Artist (American, 1915 - 1991)
Date1981
MediumAcrylic on oil-sized canvas
DimensionsUnframed: 88 x 120 1/8 in. (223.52 x 305.12 cm)
Framed: 89 1/2 x 121 1/2 x 2 1/8 in. (227.33 x 308.61 x 5.4 cm)
Credit LineCollection of the Modern Art Museum of Fort Worth, Museum purchase, Sid W. Richardson Foundation Endowment Fund
Object number1985.1
Status
Not on view
Signedrecto u.l.c. "R. Motherwell[underlined]/1981" verso u.l.c., "Stephen's Iron Crown/(Joyce)/R. Motherwell/1981." [verso inscription not verified 11/21/97]

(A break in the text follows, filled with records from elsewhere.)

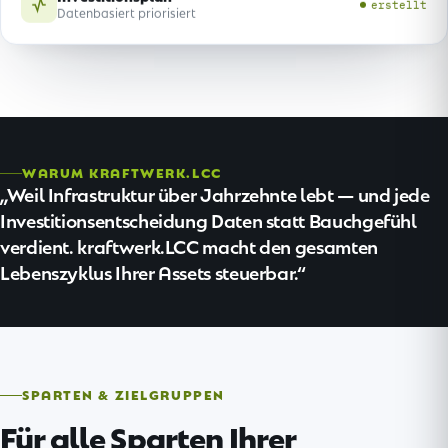
erstellt
Datenbasiert priorisiert
WARUM KRAFTWERK.LCC
Weil Infrastruktur über Jahrzehnte lebt — und jede
Investitionsentscheidung Daten statt Bauchgefühl
verdient. kraftwerk.LCC macht den gesamten
Lebenszyklus Ihrer Assets steuerbar.
SPARTEN & ZIELGRUPPEN
Für alle Sparten Ihrer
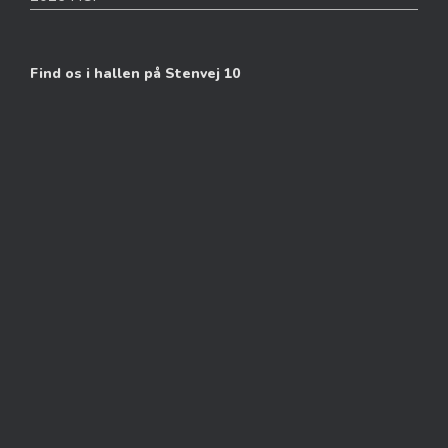
Find os i hallen på Stenvej 10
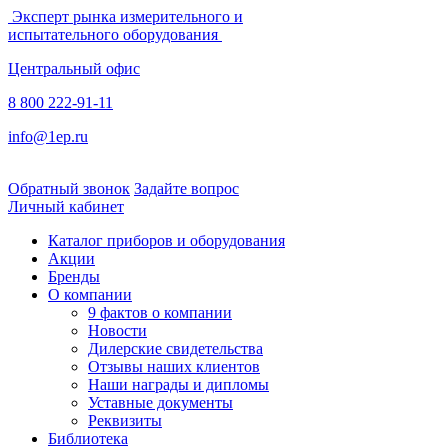
Эксперт рынка измерительного и
испытательного оборудования
Центральный офис
8 800 222-91-11
info@1ep.ru
Обратный звонок
Задайте вопрос
Личный кабинет
Каталог приборов и оборудования
Акции
Бренды
О компании
9 фактов о компании
Новости
Дилерские свидетельства
Отзывы наших клиентов
Наши награды и дипломы
Уставные документы
Реквизиты
Библиотека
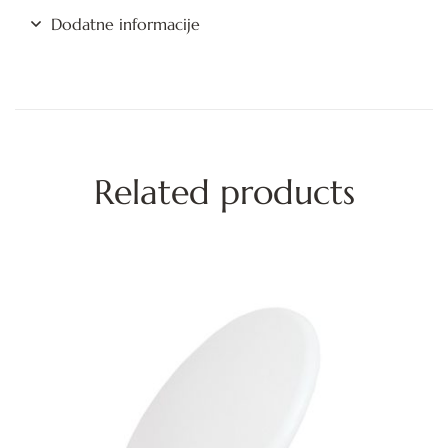
Dodatne informacije
Related products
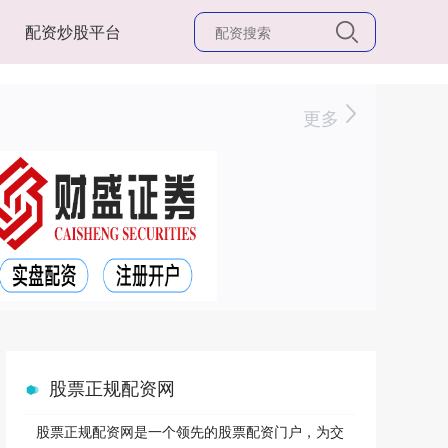
配资炒股平台
更多
股票正规配资网
股票正规配资网是一个领先的股票配资门户，为交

Copyright© 2020 Dedalus Foundation, Inc. / Artists Rights Society (ARS), New York
Category
Label TextThroughout his career, Robert Motherwell worked in series, and often the compositions from one series affected those in another. Stephen’s Iron Crown, 1981, is part of a group of paintings based on a series of oil-on-paper works from 1979 called Drunk with Turpentine, which the artist generated by the process of automatism. Automatism, or automatic writing, is essentially a form of doodling employed to tap into the unconscious. Motherwell thinned oil paint with turpentine to the consistency of ink and spontaneously let the composition arise from the poured medium. The oil bled into the paper, producing a halo effect that appealed to him. For Stephen’s Iron Crown, he used passages of ochre paint along the edges of the black to simulate that look.

The paintings generated from the Drunk with Turpentine works all bear titles referring to the modernist writer James Joyce (1882–1941). Motherwell perceived Joyce’s stream-of-consciousness writing as being akin to automatism. Stephen’s Iron Crown derives its title from a reference in Joyce’s Ulysses (1922) to the iron crown of King Stephen of Hungary. In the year 1000, after Stephen christianized his country, the Pope gave him the crown for his Christmas Day coronation.

Motherwell’s Joyce-inspired images, like his other works that refer to writers (such as Stéphane Mallarmé, Rafael Alberti, and Octavio Paz), present not textual illustrations but visual correspondences to human feelings, expressing Motherwell’s adherence to the Symbolist Mallarmé’s dictum that one must strive to render not the thing itself but the effect it produces.